Dataset excerpts –
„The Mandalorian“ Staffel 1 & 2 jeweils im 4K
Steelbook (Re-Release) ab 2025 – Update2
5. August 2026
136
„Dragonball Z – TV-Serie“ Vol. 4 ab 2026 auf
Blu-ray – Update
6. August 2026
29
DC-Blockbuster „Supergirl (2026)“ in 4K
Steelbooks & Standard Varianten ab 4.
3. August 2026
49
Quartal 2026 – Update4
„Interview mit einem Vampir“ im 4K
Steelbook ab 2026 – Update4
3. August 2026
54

Aim of the exercise – Everything in the records above should be written out again exactly.

Response to this exercise –
„The Mandalorian“ Staffel 1 & 2 jeweils im 4K
Steelbook (Re-Release) ab 2025 – Update2
5. August 2026
136
„Dragonball Z – TV-Serie“ Vol. 4 ab 2026 auf
Blu-ray – Update
6. August 2026
29
DC-Blockbuster „Supergirl (2026)“ in 4K
Steelbooks & Standard Varianten ab 4.
3. August 2026
49
Quartal 2026 – Update4
„Interview mit einem Vampir“ im 4K
Steelbook ab 2026 – Update4
3. August 2026
54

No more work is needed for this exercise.